The brown eyes of her companion were questioning. “Why, I didn’t know you were going to have examination. In fact, I didn’t know anything about your school. Is there one near or do you have to go to Santa Barbara?”

Jenny told the story of her schooling from its beginning to a most interested listener. “Oh, how I do envy you.” Lenora exclaimed. “If I had had a teacher like your Miss Dearborn, I would be wiser than I am. We always lived too far away from a school for me to attend one. Dad has tutored me when he had time and so has Brother during his vacations.” Then the girl’s face brightened. “But my best teachers have been books themselves. How I have enjoyed them! Dad ordered all of the books in a graded reading course for me, and I have shelf after shelf filled with them around the walls of my room. I especially like nature poetry.”

Jenny flashed a bright smile at her companion. “Oh, I am so glad!” she cried. “Miss Dearborn is teaching me to love it. She wants me to be able to quote some poem that will describe every beautiful thing in nature that I see. Of course, I can’t always think of one, but then I store the scene away in my memory and ask Miss Dearborn what poem it would suggest to her.”

“I would love to know your teacher,” Lenora said. “I believe I could learn rapidly if I had her to teach me.”

“It’s almost the end of the school year,” Jenny commented, as she looked up and down the Coast Highway before crossing it, “and, anyway, I suppose it would hardly do for a pupil of the seminary to be taught by someone outside when they have special teachers there for all subjects.”

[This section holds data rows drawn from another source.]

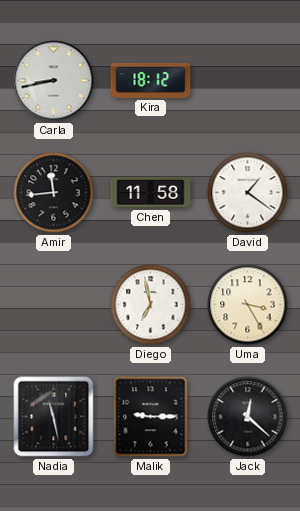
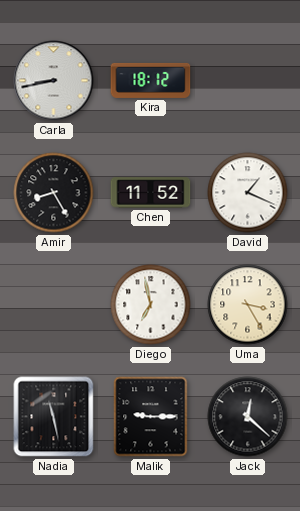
Amir: 11:44 -> 8:25
Chen: 11:58 -> 11:52
David: 1:21 -> 1:19
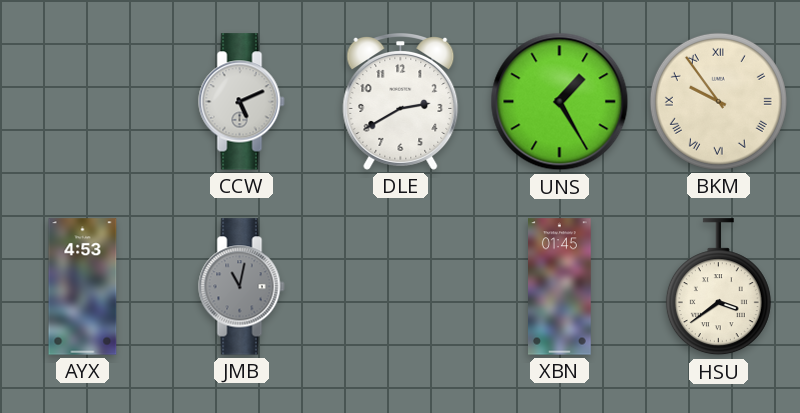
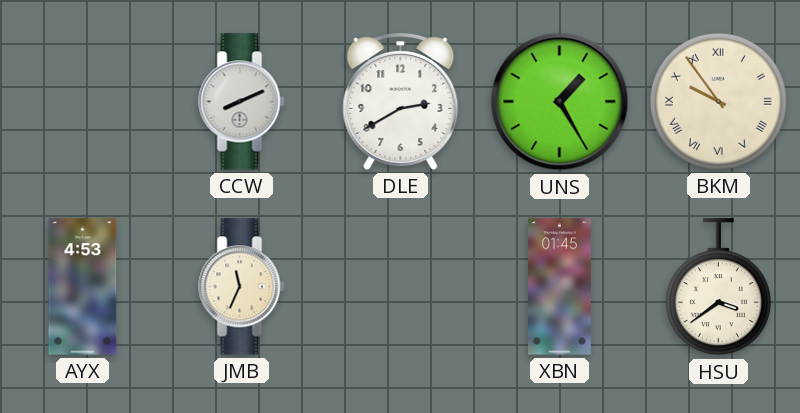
CCW: 5:11 -> 8:11
JMB: 11:02 -> 11:34
JMB dial: grey -> cream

“No, of course not,” her companion agreed. Then, as they started down the long narrow lane leading to the farmhouse, the girl in brown exclaimed: “Oh, Jenny, do you live in that picturesque old adobe house so near the sea? I adore the ocean and I haven’t been real close to it since I came. It’s so very warm today, don’t you think we might go down to the very edge of the water and sit on the sand?”

Jenny nodded brightly: “We’ll go out on Rocky Point,” she said. “You’ll love it, I’m sure.” Then impulsively, “Oh, Lenora Gale, you don’t know what it means to me to have a girl friend who likes the same things that I like.”

“Yes, I do know,” the other girl replied sincerely, “for it means the same to me.”

Grandma Warner was delighted with Jenny’s new friend, and, as for Lenora, she was most enthusiastic about everything around the farm. She thought the old adobe house with its heavy beams simply fascinating, and when she saw Jenny’s very own room with its windows opening out toward the point of rocks and the sea, she declared that she knew, if only she could sleep in a room like that, she would not be troubled with long hours of wakefulness as she had been since her last illness. “The ocean sings a lullabye to you all of the time, doesn’t it?” she turned to say.

Jenny, who was indeed pleased with her friend’s phrase, nodded, then she laughingly confessed that sometimes, when there was a high wind or a storm, the song of the sea was a little too wild and loud to lull one to slumber. But her listener’s eyes glowed all the more. “How I would love to hear it then. I would want to stay awake to listen to the crashing of the waves.” Then she said: “I suppose you think me foolishly enthusiastic about it, but when one has lived for years and years on an inland prairie, the sea is very strange and wonderful.”